Ella suspiró y se puso en pie. Al cabo de unos instantes, los oí alejarse y sus luces se perdieron de vista. Me quedé allí solo, con mi foco por toda iluminación, sentado en el suelo con los brazos sobre las rodillas dobladas, pensando. Pensando en el idiota de mi hermano, en ese descerebrado (y nunca mejor dicho) que había sido capaz de cometer una imbecilidad semejante. De repente sentía que no le conocía. Siempre había pensado que tenía sus rarezas y sus abismos, como todo el mundo, pero ahora sospechaba que eran más grandes y oscuros de lo que creía. Me pasaron por la cabeza montones de imágenes suyas, fragmentos de conversaciones mantenidas a lo largo de los años y, misteriosamente, las impresiones incompletas y parciales se fueron fraguando en ideas concretas que se ajustaban mejor a los detalles que nunca me había entretenido en analizar.

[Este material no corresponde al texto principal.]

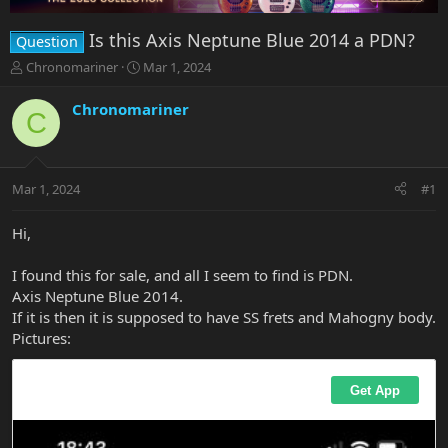
Is this Axis Neptune Blue 2014 a PDN?
Question
T
S
Chronomariner
Mar 1, 2024
h
t
r
a
Chronomariner
C
e
r
a
t
d
d
s
a
Mar 1, 2024
#1
t
t
a
e
r
Hi,
t
e
I found this for sale, and all I seem to find is PDN.
r
Axis Neptune Blue 2014.
If it is then it is supposed to have SS frets and Mahogny body.
Pictures: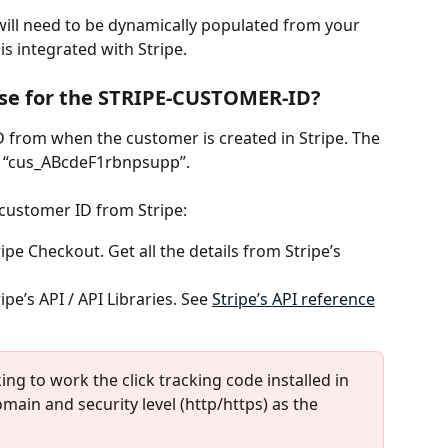
will need to be dynamically populated from your 
s integrated with Stripe. 
use for the STRIPE-CUSTOMER-ID?
D from when the customer is created in Stripe. The 
e “cus_ABcdeF1rbnpsupp”.
 customer ID from Stripe:
pe Checkout. Get all the details from Stripe’s 
pe’s API / API Libraries. See 
Stripe’s API reference
king to work the click tracking code installed in 
main and security level (http/https) as the 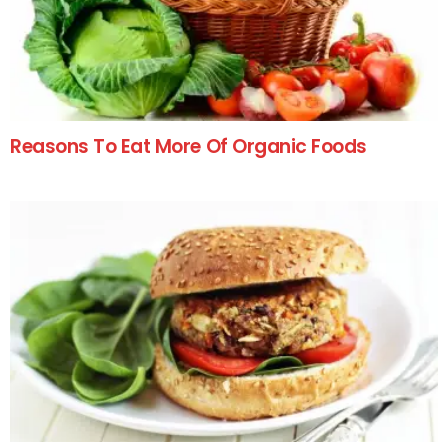
Reasons To Eat More Of Organic Foods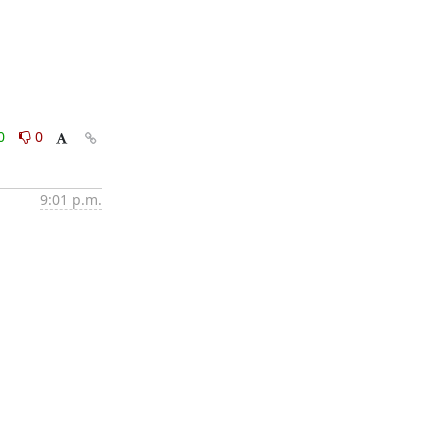
0
0
9:01 p.m.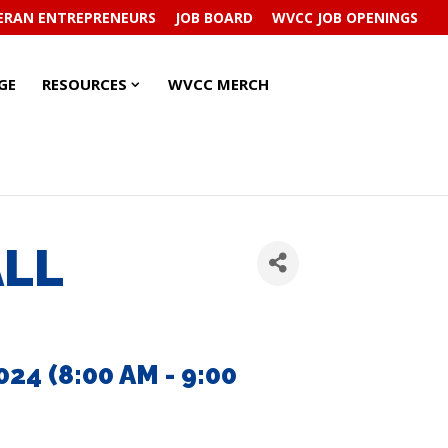
ERAN ENTREPRENEURS
JOB BOARD
WVCC JOB OPENINGS
RESOURCES
RESOURCES
GE
RESOURCES
WVCC MERCH
SUBMENU
SUBMENU
ALL
4 (8:00 AM - 9:00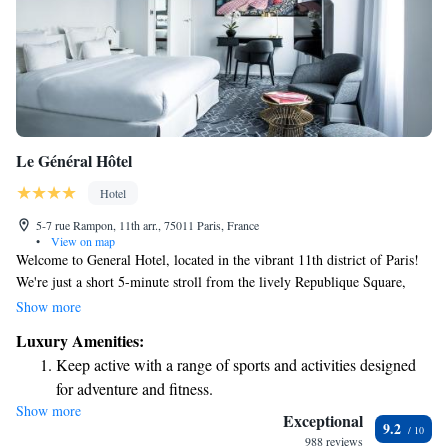
Le Général Hôtel
Hotel
5-7 rue Rampon, 11th arr., 75011 Paris, France
•
View on map
Welcome to General Hotel, located in the vibrant 11th district of Paris!
We're just a short 5-minute stroll from the lively Republique Square,
where you can enjoy local shops and cafes. During your stay, you'll have
Show more
access to our fitness center, complete with a relaxing sauna to help you
Luxury Amenities:
unwind after a busy day. Each room is designed with your comfort in
Keep active with a range of sports and activities designed
mind, featuring convenient amenities like a Nespresso coffee machine for
for adventure and fitness.
your morning brew and a flat-screen TV for your entertainment. We’re
Show more
Rejuvenate at the state-of-the-art wellness facilities
here to make your experience enjoyable and memorable!
Exceptional
9.2
designed for your complete relaxation.
988 reviews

Daniel riéndose de mí porque había conseguido todo lo que tenía sin pisar la universidad; Daniel proclamando delante de la familia que yo era la prueba viviente de que no estudiar era mucho más rentable que dejarse los ojos en los libros, como hacía él; Daniel siempre sin un euro en el bolsillo a pesar de su magnífica carrera y con una pareja y un hijo a su cargo; Daniel aceptando a regañadientes dinero de nuestra madre y rechazando sistemáticamente cualquier oferta mía de ayuda… Daniel Cornwall, mi hermano, el tipo a quien todo el mundo apreciaba por su cordialidad y por su imborrable sonrisa. Sí, bueno, pues estaba claro que aquel tipo siempre había querido tener algo parecido a lo que yo tenía y quería tenerlo sin esforzarse tanto como se esforzaba por mucho menos, por casi nada, en la universidad. ¿Qué otra explicación podía haber? Ahora que, desgraciadamente, me daba cuenta, recordaba que Daniel siempre había sido el primero en apoyar esa estúpida opinión que tenía mi familia sobre mí según la cual la fortuna me había sonreído siempre y la suerte me había acompañado toda la vida.